Checkpoint: show your processor design to a TA or staff member for feedback.

#### 6.3 Storing to memory

STAM means to take the value in the "A" register and store it in memory at the location pointed to by the "O" register. To do this, in phase 3a we want to copy the "O" register to the AU, which feeds the memory's address input.

Like the memory reads instructions, the STAM signal has to be connected to Mux A/PC-1 (to pass zero), and Mux B/O-0 (to pass the value of the "O" register). This will pass the value of the "O" register to the output of the AU which feeds the address port of the memory. Writing to the memory was done in Section 5.2.

Checkpoint: show your processor design to a TA or staff member for feedback.

## 6.4 Arithmetic: ADD and SUB

ADD and SUB instructions needs the AU inputs to be the value of the "A" and "B" registers. Make sure you have connected the signals of these instructions such as these signals are not connected to the chained ORs of Mux A/PC and Mux B/O. Setting up the AU mode was discussed in Section 5.4

ADD and SUB instructions write to the "A" register. Therefore, ensure these signals are connected to the "Write A" chained OR.

Checkpoint: show your processor design to a TA or staff member for feedback.

# 7 Test your CPU

Assemble and run the code presented in Lecture 10 of calculating the difference between two two-digits numbers in BCD. This involves:

- 1. In ModuleSim, pause the simulation.
- 2. Reset the clock.
- 3. Translate the assembly instructions into machine codes as per your instruction set.
- 4. Save this machine code in diff.hex file.
- 5. Load this file to the memory.
- 6. Advance the clock by performing step by step simulation.
- 7. Check values of the registers are as expected.
- 8. When the execution of the instructions of the program, you should find the difference value stored in the memory location 0x9

Checkpoint: show your processor design to a TA or staff member for feedback.

#### 8 Extra tasks

Please only attempt these tasks when you have done all other sections.

#### 8.1 Unconditional branching: BR

Your task is to implement the unconditional branching instruction BR. BR loads the PC with the sum of the "O" register and the PC. PC <- PC + O. Basically, it performs a jump. The PC value after executing this instruction will jump to a new location that is far from the PC value by the value specified in the operand.

There is nothing new about this instruction.

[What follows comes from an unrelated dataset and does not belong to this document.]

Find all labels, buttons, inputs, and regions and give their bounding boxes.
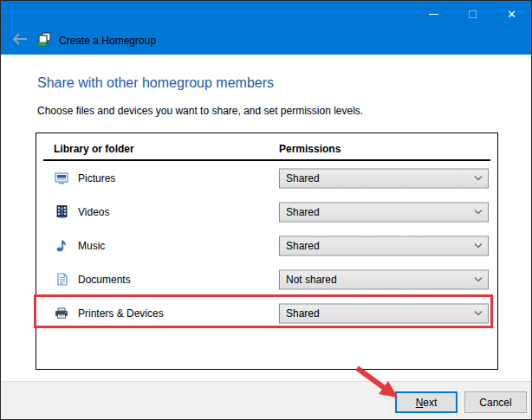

It just loads, computes and stores data in a register, except now it stores to PC instead of the "A" register. There is, however, something new about when you enable the PC. It should write:

- Always, in phase 2b (for increment), or
- Again in phase 3b, but only if the instruction is a BR.

Note: if instruction 4 is BR 2 then the PC ends up at 7 = 4 + 2 + 1, not 6. This is the correct behaviour! The reason is that in phase 2 of instruction 4 you already incremented the PC to 5; in phase 3 you add the 2 from the operand to it again to get 7. It is the programmer's job to take this into account.

#### 8.1.1 Halt the processor

At the end of your code, use BR with operand to perform a jump across the memory to reach back to the address of this BR instruction.

Write a program to do some calculation, then insert BR instruction at the end of your code with the correct operand to enter an infinite loop. Observe and describe what happens to the values of the registers "A", "B", and "O" after executing this instruction.

## 8.2 Conditional branching BRZ

The conditional branching instruction BRZ loads the PC with the sum of the O register and the PC if the value of the "A" register is equal to zero. if A = 0 then pc < -pc + oreg.

First, place a new 8-bit AU pair in your design; you'll use it for the "if" tests. The only thing we want to test is the "A" register value, so connect the "A" register to the new AU left inputs.

Secondly, set up the control grid. The PC enable condition is now:

- Always, in phase 2b (for increment);
- In phase 3b, if the instruction is a BR; or
- In phase 3b, if the instruction is a BRZ and the result of the comparison AU shows the content of the "A" register is equal to zero.

#### **8.2.1** For loop

Write an assembly code using our instruction set to perform a for loop.

# Congratulations you have built a complete processor!